“I suffer for my art and despise the witless moneyed scoundrels who praise it.” – El Greco
I grew up surrounded by artists of all sorts. I am the child of an artist, and because my father was quite well known in the art community, people used to ask me if I was going to be an artist too when I grew up. I always said no. What I saw made me not want to be an artist.
When I was older I worked in the art business. I followed a path created by others, down which I felt pushed, but still the decision was mine even if it did not feel as though it was mine.
What I saw there made me seek to escape that world. On the outside it has a certain glamour, on the inside it is anything but glamourous.
There are things I know which I wish I didn’t know, but don’t regret knowing.
One of the things I used to hear repeatedly from people who were not in the art business was – I don’t know anything about art, but I know what I like. They often said this with a touch of embarrassment. Some of the people who made this statement were the sort who are looked upon with esteem by others, considered knowledgeable and successful.
The art business attracts powerful people who seek to use art to impress their status upon others. Hype. Optical illusion. Artistic creation of a different sort.
The art business also has a way of turning confident adults into shy and insecure children.
Many collectors and art appreciators cover up their insecurity by listening to someone else’s assessment of what is good art and what is bad art, what you should collect and what you should shun, what is a wise investment and what isn’t. These someone elses who people listen to are sometimes called critics, experts, and they have credentials to confirm this label. They enjoy standing next to a work of art and telling other people what to see when they look at it, giving insider information about what the artist was trying to convey with their creation. Telling others’ eyes what they should behold.
I’ve heard critics do this with my father’s work. I keep quiet and let them weave their illusion of knowing, because a work of art becomes whatever the beholder needs it to be for them, what it means to the artist is irrelevant to others and only matters to the artist. I know what my father thought about his work, before, during and after he created it, and what he thought about those who collected it, those who admired it, those who made a living from it, who sold it, who critiqued it, and those who spun stories about what he was conveying with each stroke of a brush or palette knife.
Many of those in the business side of art hate artists because they consider them to be a pain in the ass. If an artist does not cooperate with their agent or gallery, and artists often don’t, then their value fluctuates. A dead artist is more valuable and more sellable than a live one.
Many artists hate those who are in the business side of art. Many artists feel under-appreciated, and that is putting it mildly. It comes with the territory of being an artist. Many artists are… intellectual to the point of… well, never strike a match at a gathering of two or more artists, they’ll survive the blast, much to the dismay of their galleries, agents and collectors, you on the other hand… unless you’re an artist, of course.
My father did not keep quiet when he was around critics.
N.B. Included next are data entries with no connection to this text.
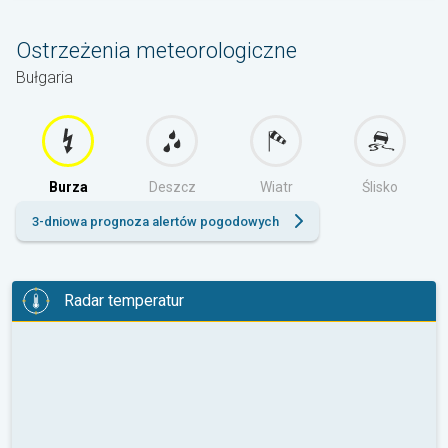
Ostrzeżenia meteorologiczne
Bułgaria
Burza
Deszcz
Wiatr
Ślisko
3-dniowa prognoza alertów pogodowych
Radar temperatur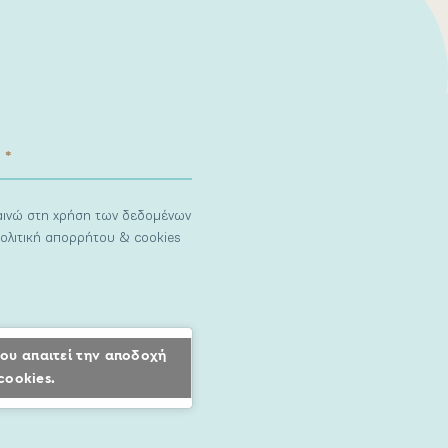
ναινώ στη χρήση των δεδομένων
ολιτική απορρήτου & cookies
ου απαιτεί την αποδοχή
cookies.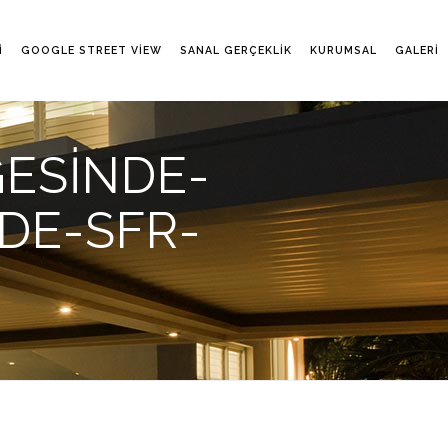
I
GOOGLE STREET VIEW
SANAL GERÇEKLIK
KURUMSAL
GALERI
ESINDE-
DE-SFR-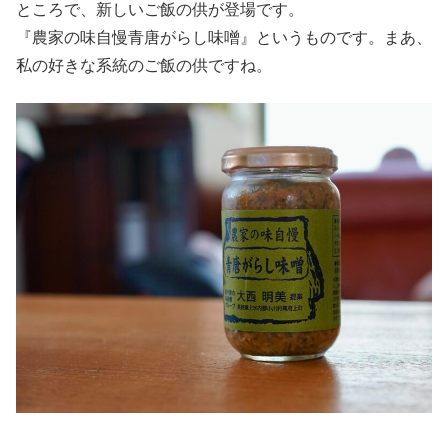
ところで、新しいご飯の供が登場です。
『農家の味自慢青唐がらし味噌』というものです。まあ、
私の好きな系統のご飯の供ですね。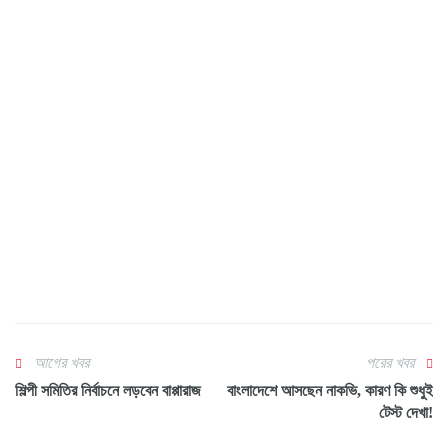
আগের খবর
পরের খবর
শিল্পী সমিতির নির্বাচনে লড়বেন বাপ্পারাজ
বাংলাদেশে আসছেন নাকভি, কারণ কি শুধুই
টেস্ট দেখা!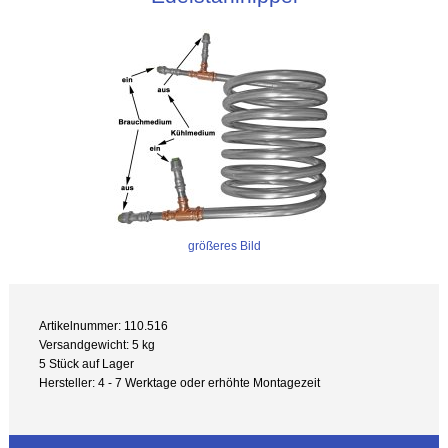
größeres Bild
Artikelnummer: 110.516
Versandgewicht: 5 kg
5 Stück auf Lager
Hersteller: 4 - 7 Werktage oder erhöhte Montagezeit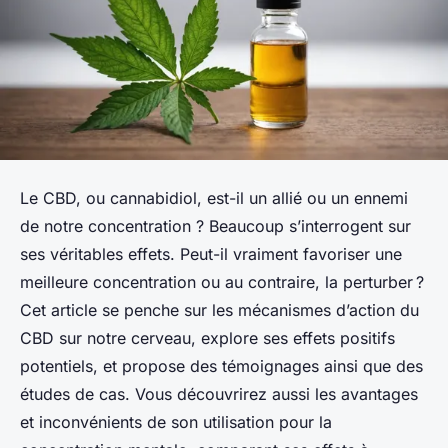
Le CBD, ou cannabidiol, est-il un allié ou un ennemi
de notre concentration ? Beaucoup s’interrogent sur
ses véritables effets. Peut-il vraiment favoriser une
meilleure concentration ou au contraire, la perturber ?
Cet article se penche sur les mécanismes d’action du
CBD sur notre cerveau, explore ses effets positifs
potentiels, et propose des témoignages ainsi que des
études de cas. Vous découvrirez aussi les avantages
et inconvénients de son utilisation pour la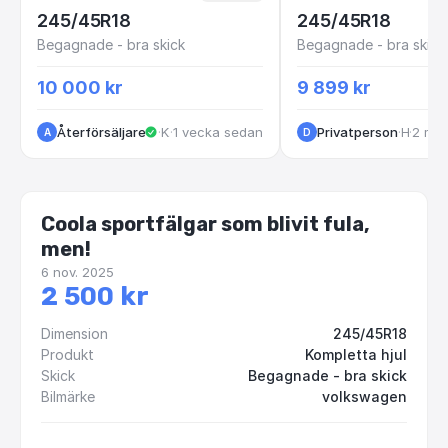
245/45R18
245/45R18
Begagnade - bra skick
Begagnade - bra skick
10 000 kr
9 899 kr
Återförsäljare
·
Kungälv
·
1 vecka sedan
Privatperson
·
·
Helsingborg
2 må
A
D
Coola sportfälgar som blivit fula,
men!
6 nov. 2025
2 500 kr
Dimension
245/45R18
Produkt
Kompletta hjul
Skick
Begagnade - bra skick
Bilmärke
volkswagen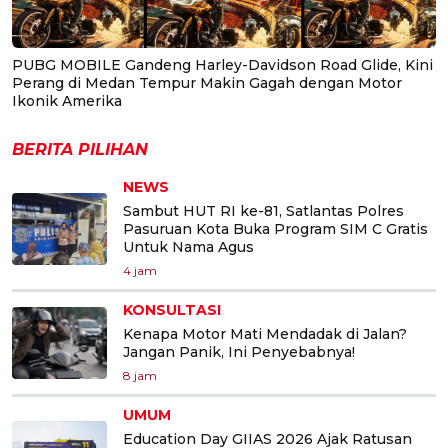
PUBG MOBILE Gandeng Harley-Davidson Road Glide, Kini
Perang di Medan Tempur Makin Gagah dengan Motor
Ikonik Amerika
BERITA PILIHAN
NEWS
Sambut HUT RI ke-81, Satlantas Polres
Pasuruan Kota Buka Program SIM C Gratis
Untuk Nama Agus
4 jam
KONSULTASI
Kenapa Motor Mati Mendadak di Jalan?
Jangan Panik, Ini Penyebabnya!
8 jam
UMUM
Education Day GIIAS 2026 Ajak Ratusan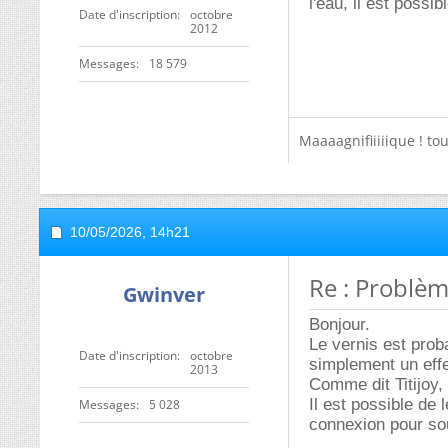
l'eau, il est possi
Date d'inscription
octobre
2012
Messages
18 579
Maaaagnifiiiiique ! to
10/05/2026,
14h21
Re : Problèm
Gwinver
Bonjour.
Le vernis est prob
Date d'inscription
octobre
simplement un effe
2013
Comme dit Titijoy, 
Il est possible de
Messages
5 028
connexion pour sou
He spoke out once too often, pissed too many critics off, they paid him back for his words by using their own words to influence how people perceived his work. This happens a lot in the art business. If you think that is ugly, welcome to the art business.
Most of those who are avid collectors of my father’s work, when they look at it see a memory. A nostalgic moment which they cherish and which the image captures and allows them to place on a wall and see with their physical eyes rather than just their mind’s eye. The image opens a door through which they pass and can wander in their wonderland.
One of the subjects my father was known for painting were young boys. He was painting himself, memories of moments from his childhood, a person he was, who had once been happy, maybe, and who was lost in the past. He rarely painted his adult self, his self portraits were always of his child self, through these paintings he connected with his lost child self. One collector only bought these paintings. His son had died. He saw his son in those paintings and having those works allowed him to be with his son and express his love for him by loving the images with his eyes.
My father’s paintings allow me to love my father. Yet I do not own any. I do not own any artwork at all, and like to keep my walls blank. I stare at those blank walls and fill them with the images in my mind’s eye. They may seem bare to the eyes of another, they are not to me.
I was aware from an early age that what I saw and what others saw when looking at the same thing or person was different. I noticed this difference, but I don’t think I understood what it meant until much later, and even now I am not sure that I fully see what it means. Perhaps that is what it means.
The eye of this beholder knows that what it sees… and what it sees is always changing. We create art with our eyes, with how we perceive what we see. We can turn beauty into ugliness and ugliness into beauty with the blink of our inner eye. We are all artists.